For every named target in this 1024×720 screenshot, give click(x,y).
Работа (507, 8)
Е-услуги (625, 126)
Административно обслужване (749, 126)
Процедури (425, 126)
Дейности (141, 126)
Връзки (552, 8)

= = = =

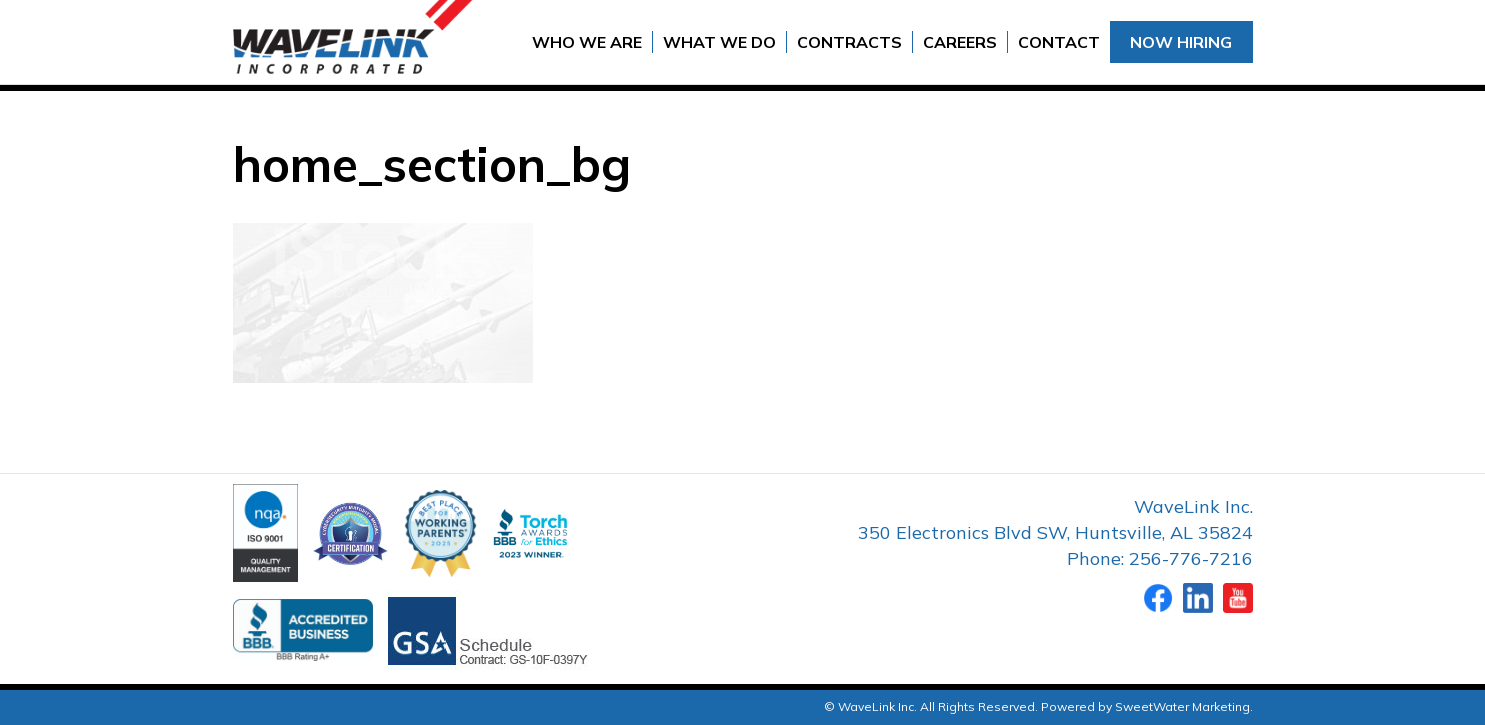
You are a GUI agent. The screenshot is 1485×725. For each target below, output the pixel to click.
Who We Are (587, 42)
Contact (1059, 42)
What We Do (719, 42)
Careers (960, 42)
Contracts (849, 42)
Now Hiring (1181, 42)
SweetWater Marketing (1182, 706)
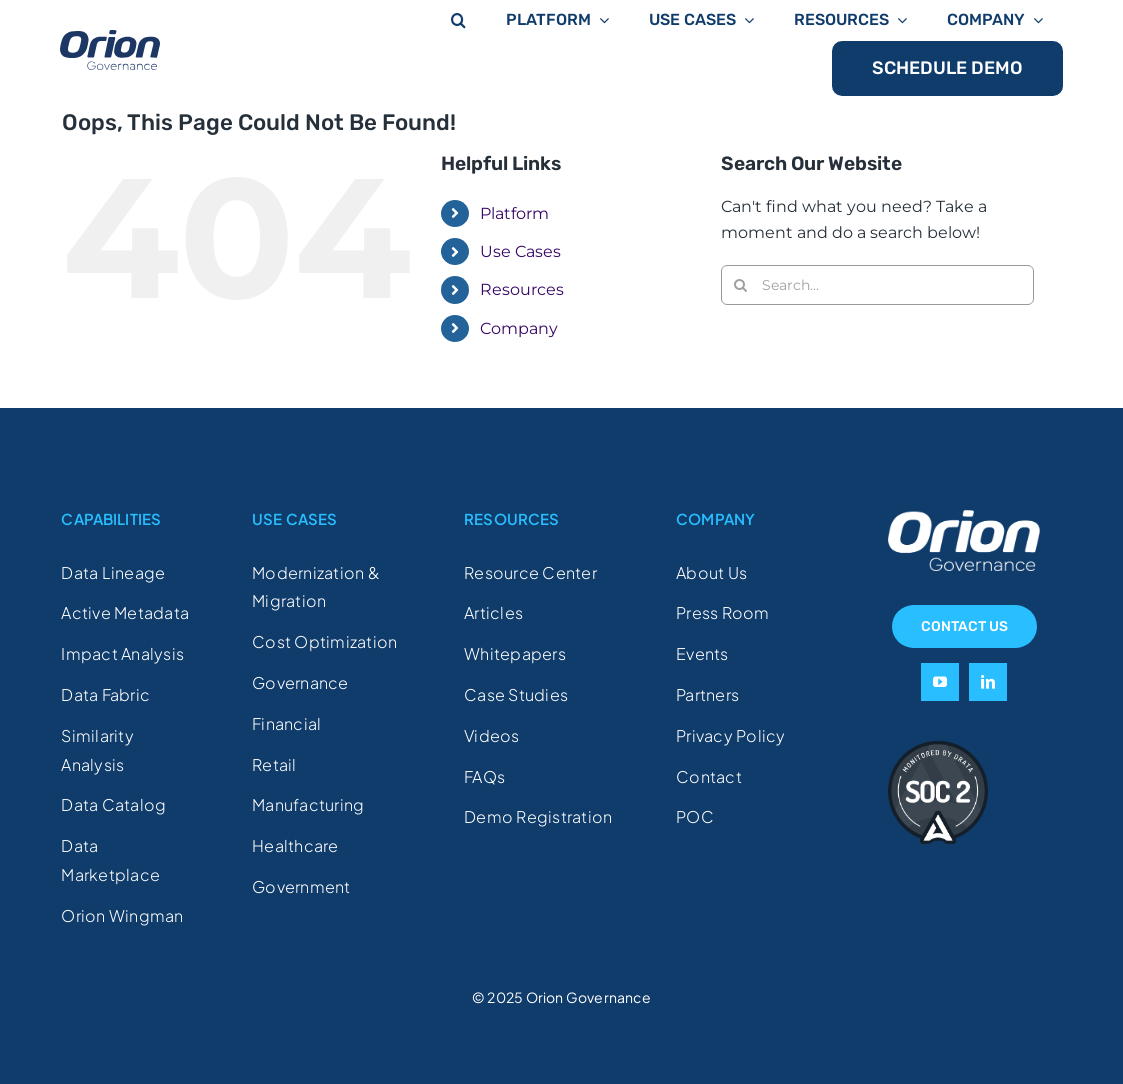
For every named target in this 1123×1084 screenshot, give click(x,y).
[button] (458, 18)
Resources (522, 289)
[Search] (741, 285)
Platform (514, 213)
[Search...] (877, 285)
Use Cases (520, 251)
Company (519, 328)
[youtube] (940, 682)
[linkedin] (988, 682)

= = = =

> **Exercise goal**
A verbatim transcription is needed of the lines above, starting at the line with "For every named target in this 1024×720" and ending at the line with "Връзки (552, 8)", both included, and of nothing else.

> **Result of the task**
For every named target in this 1024×720 screenshot, give click(x,y).
Работа (507, 8)
Е-услуги (625, 126)
Административно обслужване (749, 126)
Процедури (425, 126)
Дейности (141, 126)
Връзки (552, 8)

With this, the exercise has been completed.